Why Does the County Commission Have Student Assignment on its Upcoming Agenda?

Rumors suggest their goal is to delay the student assignment plan
Desk Jjthompson450
JJ Thompson via Unsplash

First, I need to be honest. My confidence in the commissioners is a little low these days.

On the heels of several school-related blunders – like refusing to put school bonds to a vote –  the Board of County Commissioners voted for their own pay raises in an election year when most of them are running unopposed.

Then recently, a couple of commissioners felt the need to weigh in on the school board’s decision to add a student member to its ranks. For example, Commissioner Jim Puckett revealed that he’s been young before, so he doesn’t see how a student’s perspective would add value. Which makes sense since being young today is exactly like it was when Puckett was young.



The commissioners have added student assignment to their agenda for the regular meeting on Tuesday, November 1.

But why?

During the last school board meeting on Tuesday, October 25, the Board of Education praised the county commissioners for providing funds for school nurses and mental health professionals, and they noted that some of what the district has proposed to do in the coming years would be dependent upon a successful bond vote, which of course requires the county’s cooperation.

None of this is surprising; in fact, it’s just a reiteration of how our process works: The school district provides a report outlining its needs and proposed course of action, and the Board of Education votes on that proposal. If approved, the Board of County Commissioners takes up the matter, since they hold the purse strings.
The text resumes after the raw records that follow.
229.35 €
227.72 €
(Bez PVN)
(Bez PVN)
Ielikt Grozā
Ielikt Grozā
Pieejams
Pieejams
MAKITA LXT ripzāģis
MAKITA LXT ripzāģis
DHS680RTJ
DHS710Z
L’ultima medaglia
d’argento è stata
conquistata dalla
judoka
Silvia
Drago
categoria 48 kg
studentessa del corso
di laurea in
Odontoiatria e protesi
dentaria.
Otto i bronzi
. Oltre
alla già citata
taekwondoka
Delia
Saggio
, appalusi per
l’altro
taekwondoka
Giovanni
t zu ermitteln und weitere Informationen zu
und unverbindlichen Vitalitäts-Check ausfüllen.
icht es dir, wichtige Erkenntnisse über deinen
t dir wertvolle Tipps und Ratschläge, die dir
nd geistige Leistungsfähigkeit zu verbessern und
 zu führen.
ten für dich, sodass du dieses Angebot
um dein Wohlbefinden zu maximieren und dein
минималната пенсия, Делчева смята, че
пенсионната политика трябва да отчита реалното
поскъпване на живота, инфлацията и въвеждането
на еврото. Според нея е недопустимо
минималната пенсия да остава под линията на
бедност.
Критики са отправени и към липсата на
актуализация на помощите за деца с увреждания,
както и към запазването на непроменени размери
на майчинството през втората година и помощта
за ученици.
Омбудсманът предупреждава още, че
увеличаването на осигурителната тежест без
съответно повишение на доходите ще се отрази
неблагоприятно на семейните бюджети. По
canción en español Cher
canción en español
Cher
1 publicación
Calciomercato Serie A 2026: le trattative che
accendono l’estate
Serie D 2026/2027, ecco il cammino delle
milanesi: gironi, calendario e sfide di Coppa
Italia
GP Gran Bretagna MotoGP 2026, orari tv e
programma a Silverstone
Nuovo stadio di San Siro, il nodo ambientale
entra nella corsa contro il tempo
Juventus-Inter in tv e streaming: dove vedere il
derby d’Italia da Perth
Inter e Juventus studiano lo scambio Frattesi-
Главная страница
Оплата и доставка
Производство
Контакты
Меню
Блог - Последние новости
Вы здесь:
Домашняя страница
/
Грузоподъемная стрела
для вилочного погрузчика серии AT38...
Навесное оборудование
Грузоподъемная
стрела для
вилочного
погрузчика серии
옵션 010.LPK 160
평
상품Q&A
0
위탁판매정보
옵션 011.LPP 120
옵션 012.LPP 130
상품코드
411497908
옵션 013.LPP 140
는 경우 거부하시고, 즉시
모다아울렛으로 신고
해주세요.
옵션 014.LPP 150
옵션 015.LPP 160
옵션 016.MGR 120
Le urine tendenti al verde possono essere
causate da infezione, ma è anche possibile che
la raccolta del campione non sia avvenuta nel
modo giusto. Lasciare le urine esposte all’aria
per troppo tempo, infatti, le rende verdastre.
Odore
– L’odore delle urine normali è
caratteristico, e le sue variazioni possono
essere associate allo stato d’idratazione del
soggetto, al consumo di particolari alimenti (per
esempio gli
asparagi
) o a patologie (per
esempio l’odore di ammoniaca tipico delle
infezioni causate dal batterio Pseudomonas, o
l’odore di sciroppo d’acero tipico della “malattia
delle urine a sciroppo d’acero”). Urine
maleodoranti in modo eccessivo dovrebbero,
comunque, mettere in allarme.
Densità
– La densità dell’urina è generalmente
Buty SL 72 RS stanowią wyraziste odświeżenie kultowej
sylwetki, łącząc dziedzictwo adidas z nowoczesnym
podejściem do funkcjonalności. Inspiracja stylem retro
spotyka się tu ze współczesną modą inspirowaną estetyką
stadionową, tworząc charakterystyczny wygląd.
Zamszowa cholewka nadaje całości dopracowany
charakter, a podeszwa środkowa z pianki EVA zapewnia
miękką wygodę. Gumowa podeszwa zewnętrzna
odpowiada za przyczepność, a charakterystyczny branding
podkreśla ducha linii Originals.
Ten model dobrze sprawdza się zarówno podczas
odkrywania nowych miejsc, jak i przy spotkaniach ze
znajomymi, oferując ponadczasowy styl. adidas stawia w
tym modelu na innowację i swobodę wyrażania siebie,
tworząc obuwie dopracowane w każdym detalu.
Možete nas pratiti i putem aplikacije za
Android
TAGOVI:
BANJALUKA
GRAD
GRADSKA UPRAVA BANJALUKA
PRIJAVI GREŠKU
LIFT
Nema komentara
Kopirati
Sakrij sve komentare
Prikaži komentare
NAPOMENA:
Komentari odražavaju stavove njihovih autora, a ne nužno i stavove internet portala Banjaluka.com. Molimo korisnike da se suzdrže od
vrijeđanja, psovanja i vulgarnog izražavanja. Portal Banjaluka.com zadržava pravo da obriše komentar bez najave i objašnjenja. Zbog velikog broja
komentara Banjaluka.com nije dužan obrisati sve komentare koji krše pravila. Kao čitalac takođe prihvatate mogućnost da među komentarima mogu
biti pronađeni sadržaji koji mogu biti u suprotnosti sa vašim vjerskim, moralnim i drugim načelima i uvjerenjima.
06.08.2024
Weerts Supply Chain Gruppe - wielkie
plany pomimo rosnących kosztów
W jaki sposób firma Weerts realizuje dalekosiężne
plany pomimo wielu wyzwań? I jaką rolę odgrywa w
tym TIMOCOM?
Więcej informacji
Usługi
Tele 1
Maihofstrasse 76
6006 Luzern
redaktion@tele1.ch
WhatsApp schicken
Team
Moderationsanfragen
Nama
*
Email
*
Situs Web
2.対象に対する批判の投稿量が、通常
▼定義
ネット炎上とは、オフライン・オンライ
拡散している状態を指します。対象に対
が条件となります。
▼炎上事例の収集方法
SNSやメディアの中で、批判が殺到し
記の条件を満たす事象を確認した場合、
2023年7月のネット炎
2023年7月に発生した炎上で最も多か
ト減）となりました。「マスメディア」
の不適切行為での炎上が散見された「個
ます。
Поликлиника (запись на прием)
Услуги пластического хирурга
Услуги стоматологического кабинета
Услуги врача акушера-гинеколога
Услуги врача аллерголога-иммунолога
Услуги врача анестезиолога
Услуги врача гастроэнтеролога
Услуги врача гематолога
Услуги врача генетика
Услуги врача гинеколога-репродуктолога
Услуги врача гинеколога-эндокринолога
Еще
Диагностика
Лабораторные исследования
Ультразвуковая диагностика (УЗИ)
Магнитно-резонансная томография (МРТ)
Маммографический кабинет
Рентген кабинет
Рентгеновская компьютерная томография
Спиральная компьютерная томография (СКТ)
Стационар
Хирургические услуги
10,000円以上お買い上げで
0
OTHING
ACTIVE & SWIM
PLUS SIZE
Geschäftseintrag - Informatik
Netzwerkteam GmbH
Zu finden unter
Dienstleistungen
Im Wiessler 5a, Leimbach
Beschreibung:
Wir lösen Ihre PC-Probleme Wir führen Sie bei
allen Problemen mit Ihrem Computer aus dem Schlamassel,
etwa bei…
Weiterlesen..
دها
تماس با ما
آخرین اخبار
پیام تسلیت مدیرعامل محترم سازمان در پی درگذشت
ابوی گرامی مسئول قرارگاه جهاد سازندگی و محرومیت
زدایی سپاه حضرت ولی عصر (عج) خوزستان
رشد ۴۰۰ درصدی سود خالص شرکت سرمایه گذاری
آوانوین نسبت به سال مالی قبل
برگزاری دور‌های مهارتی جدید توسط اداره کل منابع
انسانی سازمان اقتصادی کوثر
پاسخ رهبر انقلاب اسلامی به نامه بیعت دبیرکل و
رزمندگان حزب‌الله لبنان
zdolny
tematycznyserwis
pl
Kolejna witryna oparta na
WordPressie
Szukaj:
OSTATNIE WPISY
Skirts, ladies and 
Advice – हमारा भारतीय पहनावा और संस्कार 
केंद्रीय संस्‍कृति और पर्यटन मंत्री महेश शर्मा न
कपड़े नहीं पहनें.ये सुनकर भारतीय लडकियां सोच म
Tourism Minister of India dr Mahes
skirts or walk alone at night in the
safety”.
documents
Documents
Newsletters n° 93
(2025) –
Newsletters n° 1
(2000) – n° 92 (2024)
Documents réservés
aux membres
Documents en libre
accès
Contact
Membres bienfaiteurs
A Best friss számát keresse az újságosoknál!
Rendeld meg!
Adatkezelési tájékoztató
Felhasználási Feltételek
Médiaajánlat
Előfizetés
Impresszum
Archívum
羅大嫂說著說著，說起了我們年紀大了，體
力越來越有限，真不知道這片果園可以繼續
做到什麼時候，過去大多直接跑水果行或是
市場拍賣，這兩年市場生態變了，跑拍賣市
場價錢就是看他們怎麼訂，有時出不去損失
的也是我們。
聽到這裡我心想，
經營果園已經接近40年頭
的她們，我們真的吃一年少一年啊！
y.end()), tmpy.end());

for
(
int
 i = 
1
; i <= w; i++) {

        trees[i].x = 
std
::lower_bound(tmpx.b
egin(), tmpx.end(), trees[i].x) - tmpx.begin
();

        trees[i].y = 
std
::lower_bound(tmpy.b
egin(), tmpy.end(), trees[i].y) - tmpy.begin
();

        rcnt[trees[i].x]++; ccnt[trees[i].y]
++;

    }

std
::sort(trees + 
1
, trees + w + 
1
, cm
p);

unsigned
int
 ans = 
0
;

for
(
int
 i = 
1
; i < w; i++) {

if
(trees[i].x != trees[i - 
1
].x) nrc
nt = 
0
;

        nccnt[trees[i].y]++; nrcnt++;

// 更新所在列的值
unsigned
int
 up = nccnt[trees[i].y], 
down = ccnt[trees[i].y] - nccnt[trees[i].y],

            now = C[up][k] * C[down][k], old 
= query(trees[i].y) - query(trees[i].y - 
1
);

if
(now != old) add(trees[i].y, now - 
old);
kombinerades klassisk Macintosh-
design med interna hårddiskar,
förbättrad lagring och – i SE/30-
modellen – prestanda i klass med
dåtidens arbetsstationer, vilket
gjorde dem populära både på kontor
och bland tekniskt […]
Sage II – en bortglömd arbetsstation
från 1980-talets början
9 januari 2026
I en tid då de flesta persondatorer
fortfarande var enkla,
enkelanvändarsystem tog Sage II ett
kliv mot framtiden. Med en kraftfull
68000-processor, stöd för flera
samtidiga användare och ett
The question for me, though, is why the commissioners feel it necessary – or, quite frankly, even appropriate – to take up the matter of school assignment before the Board of Education has voted on the district’s proposal.

My worry is that the commissioners will show up, once again, as unnecessary impediments to the very real educational needs of our community.

I hope they prove my skepticism wrong; I really do. But what frustrates me most is that there’s not a whole lot we can do to hold them accountable at the voting booth if they don’t.